Now comes, in Ronald Reagan's revered phrase, a time for choosing. Politicians such as House Speaker Paul Ryan and Senate Majority Leader Mitch McConnell look feeble and vacillating when they try to distance themselves from some of Trump's outrageous statements (including his recent call on Russia to find Clinton's deleted emails) even as they maintain their support for his election. They are the walking petrified, fearing Trump's impact on their party but also worrying about the electoral chances of their candidates if they push away Trump's constituency.
It has fallen largely to conservative intellectuals and former Republican officials to make clear that Trumpism is not their brand of either Republicanism or conservatism. It is the neoconservative rebellion of the 1960s and 1970s in reverse. The original neoconservatives were Democrats put off by New Left radicalism. The new conservative rebels are horrified at Trump's amoral approach to politics, his incoherent, dictator-friendly foreign policy, and his racist, exclusionary definition of what it means to be an American.
This gives Clinton her opening to reorganize American politics, and Democrats seized it last week by displaying more American flags than an American Legion convention and rivaling Olympic competitions in the number of "USA!" chants. The new patriotism celebrated American diversity in the name of a very old ideal: that we are a nation of ideas and moral commitments, not a country defined by blood, soil or a single religious tradition.
The most devastating attack on Trump came from Khizr Khan, an American Muslim whose son, Army Capt. Humayun Khan, was killed in the line of duty in Iraq. From the convention podium, the elder Khan directly challenged Trump's strongman ignorance: "Let me ask you, have you even read the United States Constitution? I will gladly lend you my copy."
You could say that Clinton went left and right at the same time. She embraced a practical, policy-oriented economic populism that ratified Bernie Sanders' impact on her party. She issued a sharp critique of Wall Street and big money in politics. She called for a much higher minimum wage, expanded health care coverage and an aggressive approach to student debt.
But the values that underlay her economics were old-fashioned, family-friendly and communitarian.

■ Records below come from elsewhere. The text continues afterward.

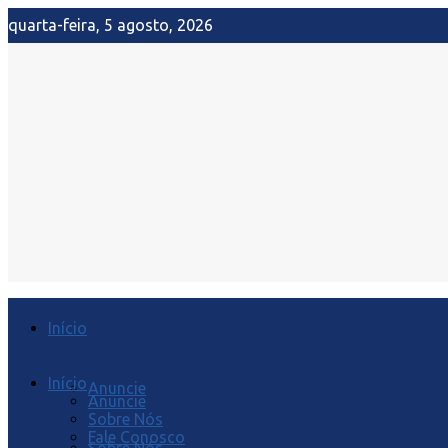
quarta-feira, 5 agosto, 2026
Início
Início
Anuncie
Anuncie
Sobre Nós
Fale Conosco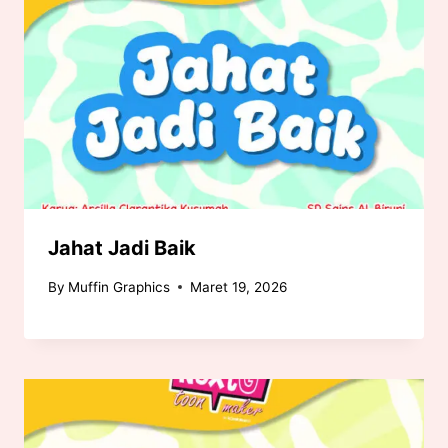
Jahat Jadi Baik
By
Muffin Graphics
Maret 19, 2026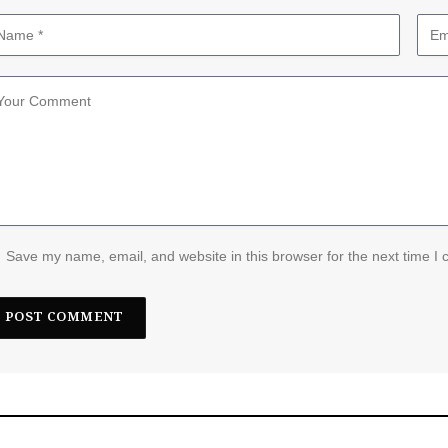
Save my name, email, and website in this browser for the next time I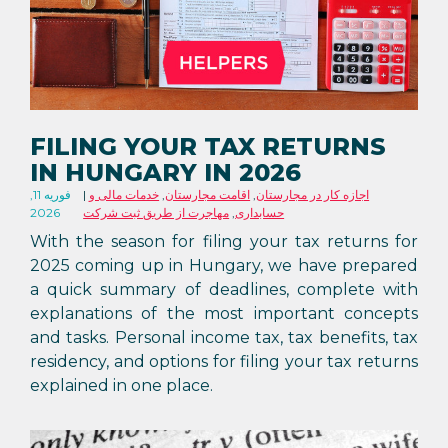
FILING YOUR TAX RETURNS
IN HUNGARY IN 2026
اجازه کار در مجارستان
,
اقامت مجارستان
,
خدمات مالی و
فوریه 11,
حسابداری
,
مهاجرت از طریق ثبت شرکت
2026
With the season for filing your tax returns for
2025 coming up in Hungary, we have prepared
a quick summary of deadlines, complete with
explanations of the most important concepts
and tasks. Personal income tax, tax benefits, tax
residency, and options for filing your tax returns
explained in one place.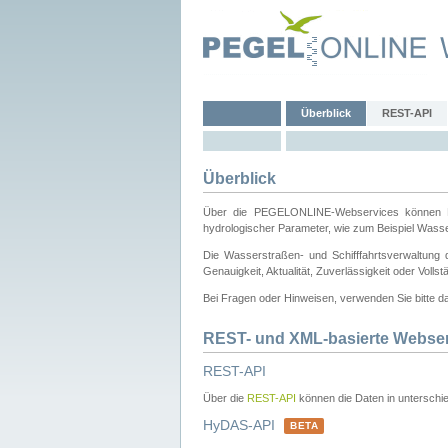
Überblick
REST-API
Überblick
Über die PEGELONLINE-Webservices können Dri
hydrologischer Parameter, wie zum Beispiel Wass
Die Wasserstraßen- und Schifffahrtsverwaltung d
Genauigkeit, Aktualität, Zuverlässigkeit oder Voll
Bei Fragen oder Hinweisen, verwenden Sie bitte 
REST- und XML-basierte Webse
REST-API
Über die
REST-API
können die Daten in unterschie
HyDAS-API
BETA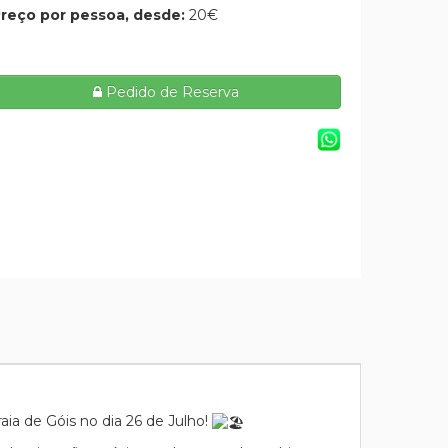
reço por pessoa, desde:
20€
Pedido de Reserva
ia de Góis no dia 26 de Julho!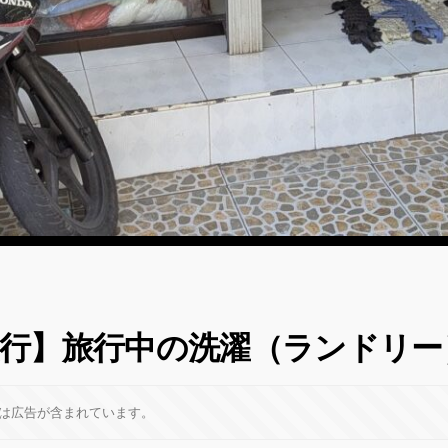
行】旅行中の洗濯（ランドリー
は広告が含まれています。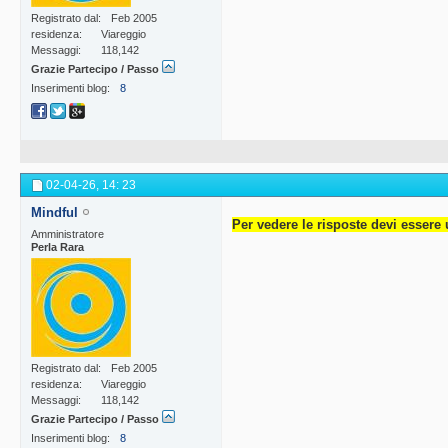
Registrato dal
Feb 2005
residenza
Viareggio
Messaggi
118,142
Grazie Partecipo / Passo
Inserimenti blog
8
02-04-26,
14: 23
Mindful
Per vedere le risposte devi essere 
Amministratore
Perla Rara
Registrato dal
Feb 2005
residenza
Viareggio
Messaggi
118,142
Grazie Partecipo / Passo
Inserimenti blog
8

She opened her arms wide to Republicans and independent conservatives by contrasting Reagan's "Morning in America" to Trump's "Midnight in America." The bet is that most Americans will prefer a battle-scarred optimist to a gloom-mongering con man — and that many conservatives would rather tolerate a term of Clinton than deal with the damage a self-involved practitioner of flimflam could do to their cause, their movement and their country.
Realignments are predicted more often than they happen. Convention effects usually fade. But sometimes they don't. Reagan's 1980 Republican conclave was also well-organized and also rang out with cries of "USA!" Reagan welcomed the support of Democrats who "share a community of values embodied in these words: family, work, neighborhood, peace, and freedom."
Will Clinton Republicans and ex-Republicans be this generation's Reagan Democrats?